# WORK ITEM:
Among the entries below, count each line holding the word "your". Write only the number.

# RAW DATA:
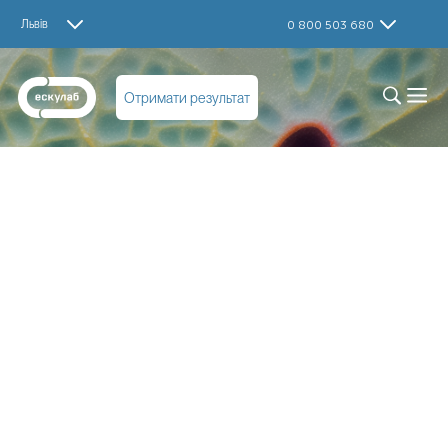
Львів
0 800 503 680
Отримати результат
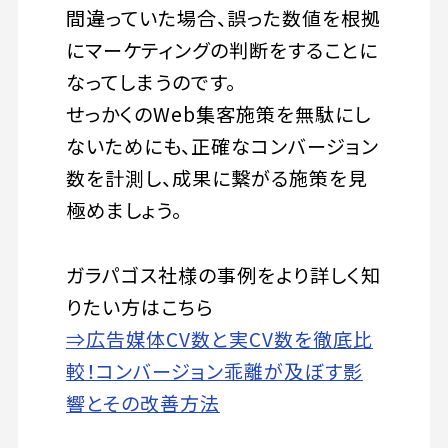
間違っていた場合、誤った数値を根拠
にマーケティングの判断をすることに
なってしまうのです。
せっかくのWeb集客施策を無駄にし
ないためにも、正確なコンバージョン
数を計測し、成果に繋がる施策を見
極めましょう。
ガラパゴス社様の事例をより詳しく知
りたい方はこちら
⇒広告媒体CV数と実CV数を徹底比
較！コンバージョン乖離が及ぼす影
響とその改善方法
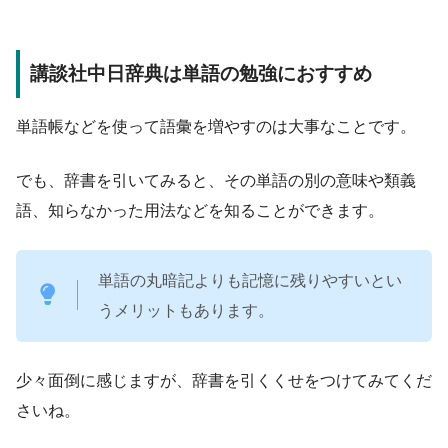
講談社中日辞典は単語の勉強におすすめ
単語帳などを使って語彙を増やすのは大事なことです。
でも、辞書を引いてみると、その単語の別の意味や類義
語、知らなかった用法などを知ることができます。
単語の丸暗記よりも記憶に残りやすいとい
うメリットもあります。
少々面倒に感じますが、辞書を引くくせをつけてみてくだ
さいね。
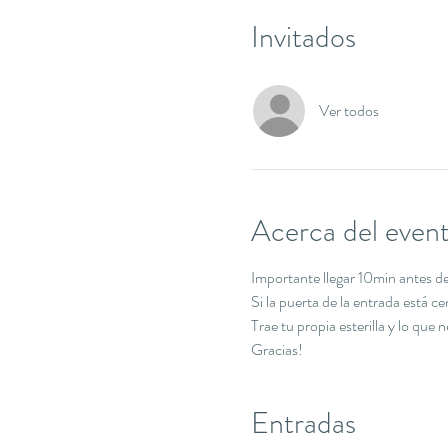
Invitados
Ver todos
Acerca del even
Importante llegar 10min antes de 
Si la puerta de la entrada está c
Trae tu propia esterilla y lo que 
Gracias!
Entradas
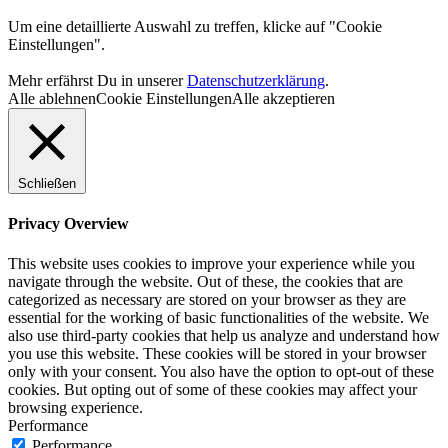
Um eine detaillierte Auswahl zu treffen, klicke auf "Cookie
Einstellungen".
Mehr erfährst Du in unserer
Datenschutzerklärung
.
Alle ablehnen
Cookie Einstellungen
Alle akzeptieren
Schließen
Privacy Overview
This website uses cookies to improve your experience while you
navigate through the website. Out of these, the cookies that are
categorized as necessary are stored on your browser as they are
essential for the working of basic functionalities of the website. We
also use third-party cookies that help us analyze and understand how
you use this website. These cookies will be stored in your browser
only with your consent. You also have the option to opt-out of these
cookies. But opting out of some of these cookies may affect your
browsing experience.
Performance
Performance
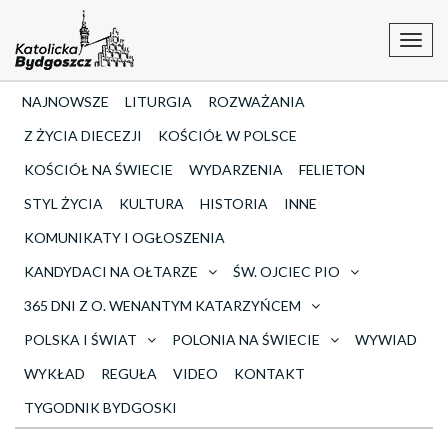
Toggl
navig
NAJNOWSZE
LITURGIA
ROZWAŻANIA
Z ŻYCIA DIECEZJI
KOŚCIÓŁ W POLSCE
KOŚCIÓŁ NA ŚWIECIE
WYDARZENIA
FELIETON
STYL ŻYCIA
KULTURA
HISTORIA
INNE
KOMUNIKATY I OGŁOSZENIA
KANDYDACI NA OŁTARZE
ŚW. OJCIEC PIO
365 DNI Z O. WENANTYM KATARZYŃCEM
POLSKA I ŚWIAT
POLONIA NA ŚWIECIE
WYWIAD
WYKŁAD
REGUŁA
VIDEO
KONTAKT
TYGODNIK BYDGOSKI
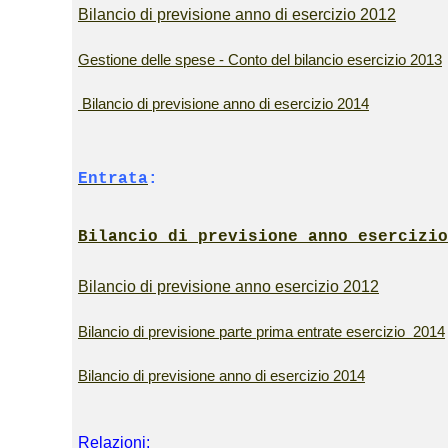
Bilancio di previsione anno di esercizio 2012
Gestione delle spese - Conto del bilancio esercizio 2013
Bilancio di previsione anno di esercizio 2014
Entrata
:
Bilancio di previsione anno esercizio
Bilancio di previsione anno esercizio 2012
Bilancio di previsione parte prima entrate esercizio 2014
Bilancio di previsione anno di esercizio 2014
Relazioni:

# WORKED SOLUTION:
5